I tried to find evidence of a statement made by President Roth or another administrative spokesman that said that the decision was based in the belief that applicants do not deserve a need-blind system, or some other such thing that would lend itself to that kind of response. I could not find it. So then with whom are the activists arguing? It seems to me that they have created a straw man and have been leveling their focus at him instead. This is problematic. They are projecting non-existent sentiment onto the administration’s decision and distracting themselves and others from the context in which that decision was made, which makes it impossible to engage in a constructive discussion on the subject. How can the administration talk about the issue constructively if its points are being warped or ignored?
Since then, the activists have changed tactics: there was a sit-in at a meeting for the Board of Trustees that decidedly opened focus to include student-administration relations.

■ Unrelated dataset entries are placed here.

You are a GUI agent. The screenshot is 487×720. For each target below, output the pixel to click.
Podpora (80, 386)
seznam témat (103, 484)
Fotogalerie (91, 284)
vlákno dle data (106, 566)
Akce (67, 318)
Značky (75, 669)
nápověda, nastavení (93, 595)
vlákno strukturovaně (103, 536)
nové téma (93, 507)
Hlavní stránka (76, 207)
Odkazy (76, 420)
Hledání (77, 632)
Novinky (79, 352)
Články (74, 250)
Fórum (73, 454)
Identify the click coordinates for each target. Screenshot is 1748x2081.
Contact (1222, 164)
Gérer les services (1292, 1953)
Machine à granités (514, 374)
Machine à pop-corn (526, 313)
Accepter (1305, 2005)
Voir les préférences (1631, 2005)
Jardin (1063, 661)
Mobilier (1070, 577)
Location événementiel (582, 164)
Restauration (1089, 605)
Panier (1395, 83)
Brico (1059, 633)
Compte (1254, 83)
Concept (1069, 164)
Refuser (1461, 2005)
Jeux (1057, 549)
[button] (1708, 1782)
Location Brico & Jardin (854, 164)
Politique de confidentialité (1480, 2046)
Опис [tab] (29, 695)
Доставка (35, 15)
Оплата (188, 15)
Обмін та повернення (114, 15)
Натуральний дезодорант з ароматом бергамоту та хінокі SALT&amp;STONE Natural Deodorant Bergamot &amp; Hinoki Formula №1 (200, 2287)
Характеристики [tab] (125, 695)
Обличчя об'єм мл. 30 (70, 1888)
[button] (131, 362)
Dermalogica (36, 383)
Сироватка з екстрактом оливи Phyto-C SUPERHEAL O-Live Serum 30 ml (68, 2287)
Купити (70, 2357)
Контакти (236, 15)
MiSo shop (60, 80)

A group of students decided to attend the meeting with a sign that said “Bring us into the conversation.” This is a simple, assertive message—and it makes sense. But it addresses a separate, larger issue, which this bout of activism highlights but does not treat with the focus it needs. Specificity in action and purpose are really necessary to produce change. Arguing for a student voice in Board decision-making while advocating for need-blind admissions dilutes the case for both issues. What I am afraid of is that this activism will not only be an ineffective catalyst for need-blind-related change, but it will also act as an obstacle for larger changes in student-faculty discourse. It does not matter whether you are right or not; vitriol does not solve anything by itself.
Need-blind admissions is a good thing. It is a waste of time trying to argue that it is a good thing, because no one has said that it isn’t. The only way to move forward with the issue is to address the true reasons for the administration’s decision to move away from need-blind admissions. Sparking discourse is the most important thing. Painting Roth as a villain from the get-go does nothing. If he is wrong, the facts will show it.